Выбрать главу

— Представляю, каково им было.

Хадасса посмотрела на него.

— Да. Люди поняли, что согрешили. Она пошли к Моисею и стали просить его обратиться к Господу и попросить Его спасти их от змей, и Моисей так и сделал. Тогда Господь повелел Моисею сделать огненного змея и поместить его на шесте. Моисей выполнил это повеление. Он сделал медного змея и поместил его на шесте, и все те, кто взглянул на этого змея хотя бы раз, оставались живы.

Забыв про Юлию Валериан, Александр слушал с возрастающим интересом.

— Возможно, у шеста в храме Асклепия и у шеста Господа одинаковое происхождение.

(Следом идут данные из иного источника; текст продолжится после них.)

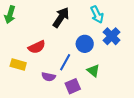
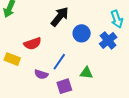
cyan arrow: (97, 15) -> (117, 19), moved
blue circle: (85, 44) -> (82, 33), moved
green triangle: (93, 71) -> (86, 73), turned -40

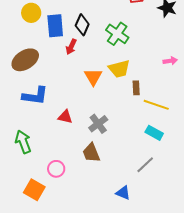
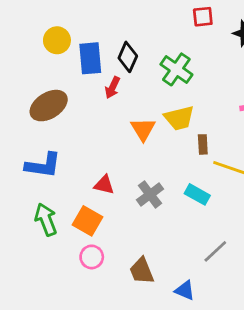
blue L-shape: (35, 96) -> (43, 165), moved
cyan rectangle: (154, 133) -> (197, 194), moved
brown trapezoid: (91, 153) -> (142, 271), moved
orange square: (34, 190) -> (88, 221), moved

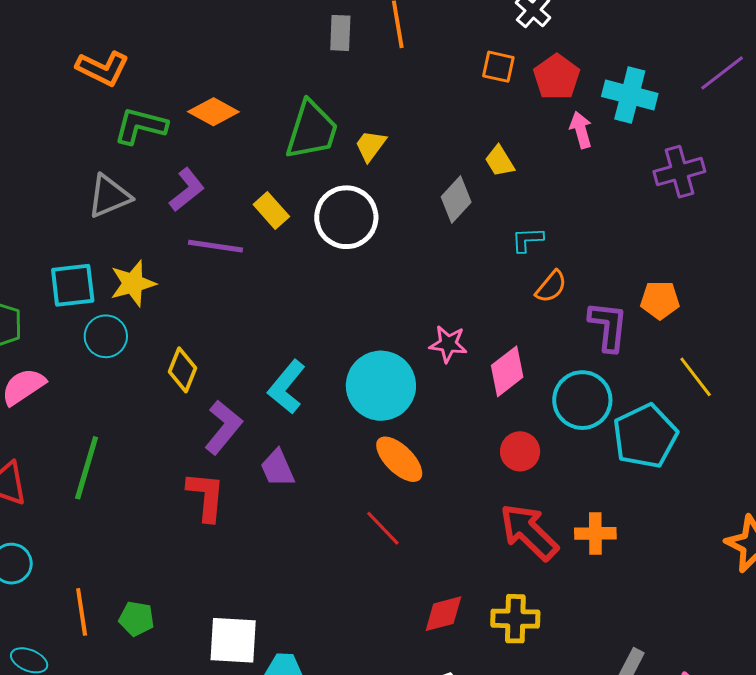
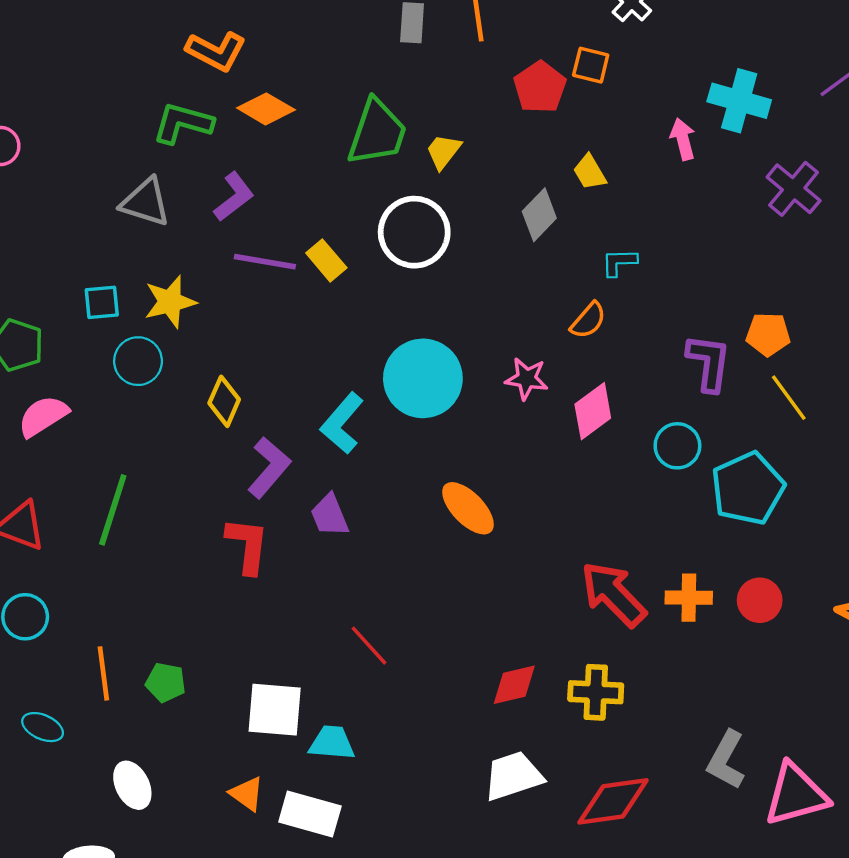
orange L-shape: (103, 68) -> (216, 51), moved
red pentagon: (557, 77) -> (540, 87), moved
purple cross: (679, 172) -> (794, 189), turned -36
gray triangle: (109, 196) -> (145, 202), turned 39
yellow rectangle: (271, 211) -> (326, 260), moved
cyan square: (73, 285) -> (102, 302), size x0.7
orange semicircle: (551, 287) -> (588, 320), moved
yellow line: (696, 377) -> (789, 398), moved
cyan circle: (381, 386) -> (423, 378), moved
cyan circle: (582, 400) -> (677, 446), size x0.7
red circle: (520, 451) -> (760, 600), moved
red line: (383, 528) -> (369, 646), moved

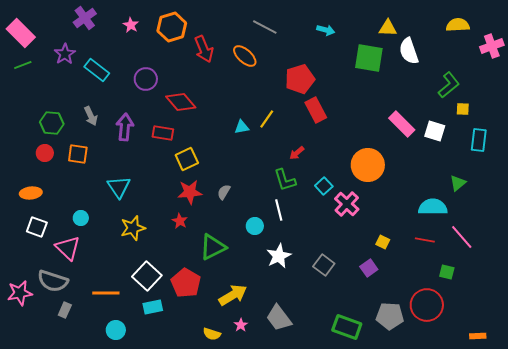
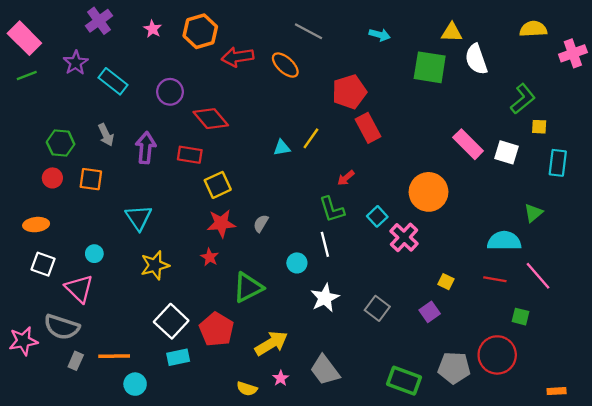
red arrow: (204, 49) -> (238, 57), turned 104
orange line: (106, 293) -> (114, 356), moved

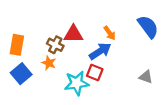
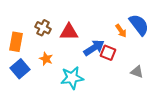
orange arrow: (110, 33) -> (121, 31), moved
brown cross: (55, 45) -> (43, 28), moved
red square: (95, 73) -> (108, 53), moved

— Не знаю, — сказала Хадасса, не отрицая полностью такой возможности. Люди могли извратить то, что Бог дал им. — Как только я впервые увидела этот шест, я вспомнила историю, которую рассказывал мне отец. И вот теперь я рассказываю тебе то, что он когда-то рассказывал мне. Люди увидели свои грехи, покаялись, посмотрели на тот шест, который дал им Бог, поверили в Его возрождающую силу… и остались живы.

Александр был озадачен.

Хадасса видела, как он растерян, понимала его нежелание расставаться с ней. «Помоги мне, Господи», — помолилась она и заговорила дальше.

— Мой отец слышал, как Господь говорил, что, подобно тому, как Моисей поднял этого змея в пустыне, будет поднят и Сын Человеческий.

Александр решил, что понял, о чем она говорит, хотя еще и не понимал, куда она клонит.

— Ты говоришь о Его вознесении?

— Нет. Я говорю о Его распятии. Его прибили к кресту и подняли перед глазами всех людей. Он есть этот шест.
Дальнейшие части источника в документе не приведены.